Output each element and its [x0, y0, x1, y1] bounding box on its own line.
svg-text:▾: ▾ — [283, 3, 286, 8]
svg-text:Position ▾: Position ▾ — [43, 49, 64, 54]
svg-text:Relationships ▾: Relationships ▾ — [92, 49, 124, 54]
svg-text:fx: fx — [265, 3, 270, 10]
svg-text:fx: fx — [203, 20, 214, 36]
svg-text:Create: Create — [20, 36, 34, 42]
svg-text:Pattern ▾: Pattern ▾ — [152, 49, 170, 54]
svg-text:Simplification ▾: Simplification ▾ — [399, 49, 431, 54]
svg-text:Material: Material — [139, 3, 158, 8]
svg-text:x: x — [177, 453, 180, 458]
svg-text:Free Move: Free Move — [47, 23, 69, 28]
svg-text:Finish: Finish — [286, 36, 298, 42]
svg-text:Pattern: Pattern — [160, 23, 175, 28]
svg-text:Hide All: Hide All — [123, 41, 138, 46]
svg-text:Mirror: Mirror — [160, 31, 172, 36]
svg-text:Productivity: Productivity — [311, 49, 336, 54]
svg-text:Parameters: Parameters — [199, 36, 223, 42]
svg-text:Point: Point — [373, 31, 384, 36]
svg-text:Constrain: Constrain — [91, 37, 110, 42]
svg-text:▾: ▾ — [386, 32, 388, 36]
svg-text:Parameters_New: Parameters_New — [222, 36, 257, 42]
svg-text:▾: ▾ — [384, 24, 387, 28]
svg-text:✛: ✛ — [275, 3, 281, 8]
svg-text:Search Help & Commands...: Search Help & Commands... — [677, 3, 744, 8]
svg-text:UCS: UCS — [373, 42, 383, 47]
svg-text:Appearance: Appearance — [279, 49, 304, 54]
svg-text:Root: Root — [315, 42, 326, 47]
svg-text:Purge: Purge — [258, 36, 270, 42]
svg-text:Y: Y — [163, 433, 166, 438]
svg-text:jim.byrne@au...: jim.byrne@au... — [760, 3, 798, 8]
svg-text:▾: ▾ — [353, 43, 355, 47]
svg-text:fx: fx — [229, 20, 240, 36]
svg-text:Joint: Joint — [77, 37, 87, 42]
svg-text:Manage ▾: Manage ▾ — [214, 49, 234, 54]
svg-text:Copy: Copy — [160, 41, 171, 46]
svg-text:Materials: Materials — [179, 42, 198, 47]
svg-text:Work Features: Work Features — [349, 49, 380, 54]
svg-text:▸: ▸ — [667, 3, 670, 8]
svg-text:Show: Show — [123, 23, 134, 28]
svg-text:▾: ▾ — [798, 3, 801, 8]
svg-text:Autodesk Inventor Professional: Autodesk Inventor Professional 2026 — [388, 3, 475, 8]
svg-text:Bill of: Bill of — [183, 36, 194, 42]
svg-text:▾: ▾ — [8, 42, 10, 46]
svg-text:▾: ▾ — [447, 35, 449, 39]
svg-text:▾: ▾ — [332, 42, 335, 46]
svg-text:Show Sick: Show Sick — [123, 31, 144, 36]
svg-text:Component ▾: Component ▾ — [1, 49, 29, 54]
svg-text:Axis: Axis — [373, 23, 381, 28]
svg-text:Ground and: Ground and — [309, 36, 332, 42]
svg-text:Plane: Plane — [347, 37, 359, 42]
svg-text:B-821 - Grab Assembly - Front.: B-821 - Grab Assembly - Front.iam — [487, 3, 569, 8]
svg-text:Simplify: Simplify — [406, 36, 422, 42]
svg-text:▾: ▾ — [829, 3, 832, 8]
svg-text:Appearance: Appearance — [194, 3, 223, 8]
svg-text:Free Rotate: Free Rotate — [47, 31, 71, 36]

━━━━━━━━━━━━━━━━━━━━━━━━━━━━━━

§ **Task to carry out**
Each line containing the word "Pattern" needs to be copied from the data above.

§ **Reply**
svg-text:Pattern ▾: Pattern ▾ — [152, 49, 170, 54]
svg-text:Pattern: Pattern — [160, 23, 175, 28]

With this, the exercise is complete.